TECRİDE KARŞI DİRENİŞTEYİZ
Derinleşerek devam eden tecrit ve savaş politikalarının esas hedefi kadın özgürlüğüne dayalı yeni yaşamın tüm dinamikleridir. İktidar, İmralı’da başlayan ve tüm cezaevlerine yayılan tecridi adeta bir yönetim rejimi haline getirmek istiyor. Cezaevleri bugün bu tecrit politikalarının uygulandığı merkezlerdir. Garibe Gezer’e yönelik uygulanan insanlık suçu bunun en açık göstergesidir. Çıkardıkları yasalarla, baskı ve şiddet politikaları ile kadınları susturmaya, sindirmeye çalışan iktidarın tecrit politikalarına karşı direnişi ve mücadeleyi büyütmekten başka bir yol yoktur. Nitekim bu politikaların hayata geçtiği İmralı Cezaevi’nde Sayın Öcalan’ın CPT heyetiyle görüşmeyi reddetmesi de savaş politikalarına karşı bir tavırdır. İmralı tecrit sistemindeki hukuksuzluğa karşı uzun süredir kendisinden haber alınmayan Sayın Öcalan’a bir an evvel avukat görüşünün sağlanması çağrımızı her fırsatta yineleyeceğiz. Tecride karşı direnişimizden vazgeçmeyeceğiz.
SALDIRILAR KADIN DEVRİMİ’NE
Ortadoğu’da küresel emperyal güçler tarafından yürütülen yeniden paylaşım savaşları kadınlar başta olmak üzere tüm demokratik güçleri hedef almaktadır. İçeride ve dışarda Kürtler ve kadınlar üzerinden yürüttüğü kirli savaş politikalarının onayını NATO’dan alan AKP-MHP iktidarı, kimyasal silah kullanımı dahil her tür savaş suçu şüphesini artık üstünde taşıyan bir iktidardır.
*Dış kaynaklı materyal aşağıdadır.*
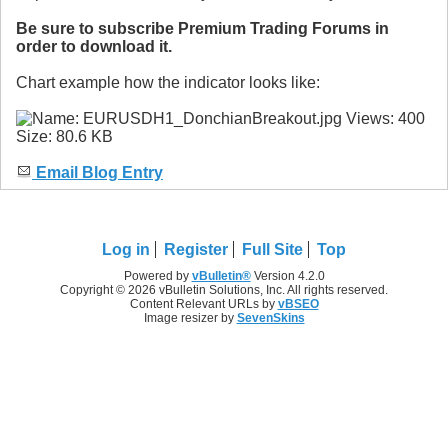
Be sure to subscribe Premium Trading Forums in
order to download it.
Chart example how the indicator looks like:
Email Blog Entry
Log in
Register
Full Site
Top
Powered by
vBulletin®
Version 4.2.0
Copyright © 2026 vBulletin Solutions, Inc. All rights reserved.
Content Relevant URLs by
vBSEO
Image resizer by
SevenSkins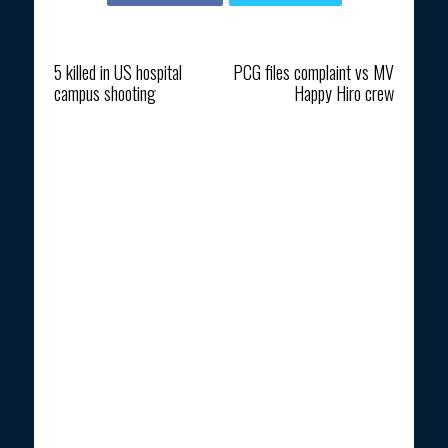
Previous article
Next article
5 killed in US hospital
PCG files complaint vs MV
campus shooting
Happy Hiro crew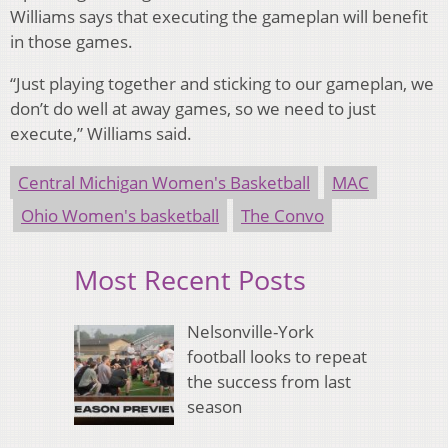
Williams says that executing the gameplan will benefit
in those games.
“Just playing together and sticking to our gameplan, we
don’t do well at away games, so we need to just
execute,” Williams said.
Central Michigan Women's Basketball
MAC
Ohio Women's basketball
The Convo
Most Recent Posts
Nelsonville-York
football looks to repeat
the success from last
season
Kriz ve kaos ortamı yaratarak seçime giden iktidar, Kuzey ve Doğu Suriye’ye saldırarak seçim startını vermiştir. Faili belli olduğu halde Taksim saldırısını gerekçe göstererek yapılan hava saldırıları halkların, kadınların ortak yaşamınadır, Rojava Kadın Devrimi’nedir.
YOKSULLUK VE KADIN
Savaş ve şiddet politikalarının bir sonucu olan ekonomik krizin bugün en ağırını kadınlar yaşamaktadır. Yoksulluk, işsizlik ve açlıkla boğuşan kadınlar, yetmezmiş gibi erkeklere muhtaç hale getiriliyor. Ucuz iş gücü ya da kayıtsız çalıştırılan kadınların emeği görülmüyor, istihdam alanı yaratılmayan kadınlara bakım yükü dayatılıyor. İktidar kamusal alandan çekerek eve hapsettiği kadınlara emek düşmanı politikalarıyla ekonomik şiddetin en ağırını yaşatıyor. ‘Eşit işe eşdeğer ücret’ diyen kadınlar yoksulluğa isyan ediyor.
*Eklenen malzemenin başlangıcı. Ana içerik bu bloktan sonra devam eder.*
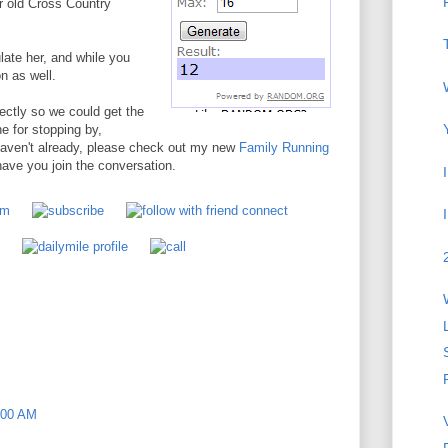
r old Cross Country
ate her, and while you
n as well.
ectly so we could get the
 for stopping by,
 haven't already, please check out my new
Family Running
ve you join the conversation.
:00 AM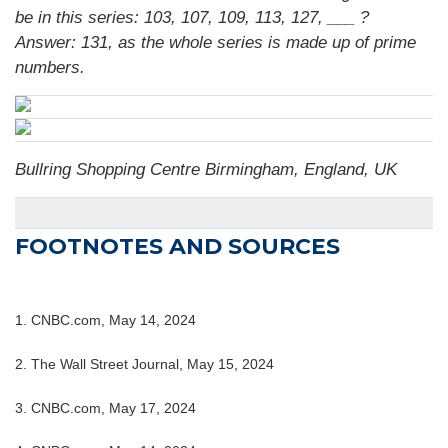
be in this series: 103, 107, 109, 113, 127, ___ ?
Answer: 131, as the whole series is made up of prime
numbers.
Bullring Shopping Centre Birmingham, England, UK
FOOTNOTES AND SOURCES
1. CNBC.com, May 14, 2024
2. The Wall Street Journal, May 15, 2024
3. CNBC.com, May 17, 2024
KADINLAR ÜÇÜNCÜ YOLU İNŞA EDİYOR
Mevcut iki blok da kadınları katleden, katilleri aklayan, toplumsal cinsiyet eşitsizliğini derinleştiren, yoksulluğu arttırarak kadını kamusal alanın dışına atan erkek egemen sistemi görünmez kılıyor. Bu iki blok arasında seçeneksiz değiliz. Derinleşen yoksulluk ve kriz ortamında 3’üncü yol çizgimiz egemen iki bloka karşı ezilenlerin tarihsel ittifakıdır. Demokratik, özgürlükçü, çoğulcu yaşamı biz kadınlar birlikte inşa edeceğiz.
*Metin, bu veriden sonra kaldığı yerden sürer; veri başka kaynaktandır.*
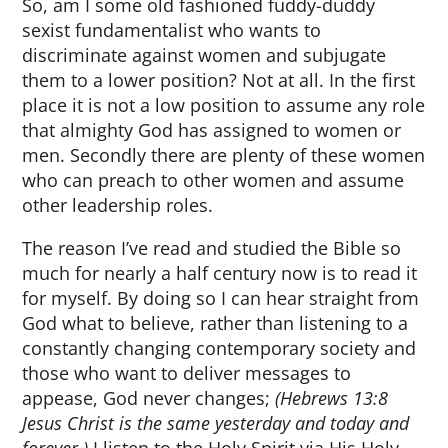
So, am I some old fashioned fuddy-duddy
sexist fundamentalist who wants to
discriminate against women and subjugate
them to a lower position? Not at all. In the first
place it is not a low position to assume any role
that almighty God has assigned to women or
men. Secondly there are plenty of these women
who can preach to other women and assume
other leadership roles.
The reason I’ve read and studied the Bible so
much for nearly a half century now is to read it
for myself. By doing so I can hear straight from
God what to believe, rather than listening to a
constantly changing contemporary society and
those who want to deliver messages to
appease, God never changes;
(Hebrews 13:8
Jesus Christ is the same yesterday and today and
Hedefimiz, yalnız iktidarı değiştirmek değil; yeni yaşamı kuracak hakikati yaratmaktır. Ne restorasyoncu zihniyeti ne de tek adam rejimini kabul ediyoruz. Kadın ittifakımız ve dayanışmamızla 3’üncü yolda buluşuyoruz. Kadın Meclisimiz siyasal süreci tüm boyutlarıyla tartışarak, örgütsel durum değerlendirmesi yaparak seçim sürecini de kapsayan kolektif bir planlamayı oluşturmuştur. Şiddette, yolsuzluğa, talana dayalı politikalara, yaşamımızı derinden etkileyen tecrit sonucu güçlenen savaş politikalarına ve savaşın beslediği yoksulluğa ve kadın katliamlarına karşı yeni yaşamı, özgürlüğü, eşit ve adil bir sistemi inşa etme kararlılığımızı ısrarla sürdürmeye devam edeceğiz.”